Comstock Resources, Inc.
5005 LBJ Freeway
Suite 1000
Dallas, Texas 75244


   Re: Registration of 925,000 shares of Common Stock pursuant to a Registration
       Statement No. 33-61303


Gentlemen:

   We hereby consent to the reference to our firm under "Legal Matters" in the
prospectus included in the Registration Statement.  By so consenting, we do not
thereby admit that our firm's consent is required by Section 7 of the Securities
Act.

                         Very truly yours,

                         LOCKE PURNELL RAIN HARRELL
                         (A Professional Corporation)

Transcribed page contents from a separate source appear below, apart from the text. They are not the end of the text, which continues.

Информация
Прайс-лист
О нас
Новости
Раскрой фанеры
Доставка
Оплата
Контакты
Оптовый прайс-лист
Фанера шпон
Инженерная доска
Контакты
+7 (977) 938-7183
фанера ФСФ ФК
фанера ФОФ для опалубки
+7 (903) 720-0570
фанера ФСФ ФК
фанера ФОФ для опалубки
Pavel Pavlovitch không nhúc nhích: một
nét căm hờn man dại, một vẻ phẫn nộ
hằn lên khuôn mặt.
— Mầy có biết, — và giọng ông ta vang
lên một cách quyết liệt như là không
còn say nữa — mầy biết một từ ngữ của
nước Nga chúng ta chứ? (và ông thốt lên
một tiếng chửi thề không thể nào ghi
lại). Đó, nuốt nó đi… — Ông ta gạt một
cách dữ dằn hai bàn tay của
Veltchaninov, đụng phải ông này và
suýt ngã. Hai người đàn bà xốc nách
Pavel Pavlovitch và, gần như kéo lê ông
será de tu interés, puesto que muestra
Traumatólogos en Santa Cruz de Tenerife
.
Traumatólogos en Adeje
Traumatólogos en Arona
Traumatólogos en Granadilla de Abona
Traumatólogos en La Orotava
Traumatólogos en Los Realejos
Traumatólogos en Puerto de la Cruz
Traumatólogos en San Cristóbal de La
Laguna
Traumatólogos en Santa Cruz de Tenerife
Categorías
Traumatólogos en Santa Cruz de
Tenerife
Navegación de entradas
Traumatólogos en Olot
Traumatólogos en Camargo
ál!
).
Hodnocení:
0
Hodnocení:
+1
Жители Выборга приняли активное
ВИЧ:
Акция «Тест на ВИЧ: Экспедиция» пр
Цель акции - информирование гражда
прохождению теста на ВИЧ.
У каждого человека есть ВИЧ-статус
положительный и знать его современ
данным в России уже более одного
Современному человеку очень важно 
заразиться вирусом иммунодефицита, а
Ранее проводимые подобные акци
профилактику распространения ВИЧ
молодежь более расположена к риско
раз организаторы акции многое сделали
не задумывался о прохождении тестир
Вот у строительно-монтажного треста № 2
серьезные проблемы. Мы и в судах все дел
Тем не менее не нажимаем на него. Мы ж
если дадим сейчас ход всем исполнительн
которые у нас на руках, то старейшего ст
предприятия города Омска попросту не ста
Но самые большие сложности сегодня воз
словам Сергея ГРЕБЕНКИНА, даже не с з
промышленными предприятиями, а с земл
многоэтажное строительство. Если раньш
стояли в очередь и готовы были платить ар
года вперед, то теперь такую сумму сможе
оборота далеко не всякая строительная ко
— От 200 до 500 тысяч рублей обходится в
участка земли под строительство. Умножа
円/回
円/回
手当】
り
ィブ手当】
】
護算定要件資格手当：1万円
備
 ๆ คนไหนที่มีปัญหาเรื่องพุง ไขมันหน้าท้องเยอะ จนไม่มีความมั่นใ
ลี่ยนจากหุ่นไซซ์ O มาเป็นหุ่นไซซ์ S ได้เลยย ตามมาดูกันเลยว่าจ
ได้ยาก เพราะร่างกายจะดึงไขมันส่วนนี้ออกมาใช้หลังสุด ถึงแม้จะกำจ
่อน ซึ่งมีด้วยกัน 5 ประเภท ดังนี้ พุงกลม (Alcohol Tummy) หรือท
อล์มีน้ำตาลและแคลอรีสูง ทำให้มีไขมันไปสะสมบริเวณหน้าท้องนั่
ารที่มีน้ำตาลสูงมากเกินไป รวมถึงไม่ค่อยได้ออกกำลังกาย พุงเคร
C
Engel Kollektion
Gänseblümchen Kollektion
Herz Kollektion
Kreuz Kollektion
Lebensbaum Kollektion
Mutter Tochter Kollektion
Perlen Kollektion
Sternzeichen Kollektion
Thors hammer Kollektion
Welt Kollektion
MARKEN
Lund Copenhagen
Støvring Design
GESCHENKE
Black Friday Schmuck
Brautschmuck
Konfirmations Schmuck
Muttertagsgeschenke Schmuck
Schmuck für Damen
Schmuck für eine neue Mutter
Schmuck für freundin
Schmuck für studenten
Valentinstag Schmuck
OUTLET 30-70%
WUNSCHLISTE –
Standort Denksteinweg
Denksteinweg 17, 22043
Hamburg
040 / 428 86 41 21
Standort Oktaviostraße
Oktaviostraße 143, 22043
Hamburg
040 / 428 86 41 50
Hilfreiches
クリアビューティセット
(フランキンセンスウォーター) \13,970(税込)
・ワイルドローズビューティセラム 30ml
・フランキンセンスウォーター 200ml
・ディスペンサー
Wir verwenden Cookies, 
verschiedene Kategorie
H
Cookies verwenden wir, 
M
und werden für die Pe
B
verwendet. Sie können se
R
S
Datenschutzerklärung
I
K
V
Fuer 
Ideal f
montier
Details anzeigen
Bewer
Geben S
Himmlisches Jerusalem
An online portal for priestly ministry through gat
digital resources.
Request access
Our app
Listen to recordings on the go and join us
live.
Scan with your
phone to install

                         By: /s/JACK E. JACOBSEN             
                           Jack E. Jacobsen


                                EXHIBIT NO. 23.2

                                                                    Exhibit 23.2




                    CONSENT OF INDEPENDENT PUBLIC ACCOUNTANTS



As independent public accountants, we hereby consent to the incorporation by
reference in this registration statement on Form S-3, as amended, of our report
dated March 24, 1995, included in Comstock Resources, Inc.'s Form 10-K for the
year ended December 31, 1994, and of our report dated September 15, 1995,
included in Comstock Resources, Inc.'s Form 8-K, as amended by Form 8-K/A dated
September 22, 1995, and to all references to our Firm included in this
registration statement.




                                        ARTHUR ANDERSEN LLP




Dallas, Texas
October 2, 1995


                                EXHIBIT NO. 23.3

                                                                    Exhibit 23.3




                   CONSENT OF INDEPENDENT PETROLEUM ENGINEERS



As independent petroleum engineers, we hereby consent to the incorporation by
reference in this registration statement on Form S-3 of our report dated March
21, 1995, used in Comstock Resources, Inc.'s Form 10-K for the year ended
December 31, 1994, and our report dated August 31, 1995, used in Comstock
Resources, Inc.'s Form 8-K, as amended by Form 8-K/A dated September 22, 1995,
and to all references to our Firm included in this registration statement.




                                       LEE KEELING & ASSOCIATES, INC.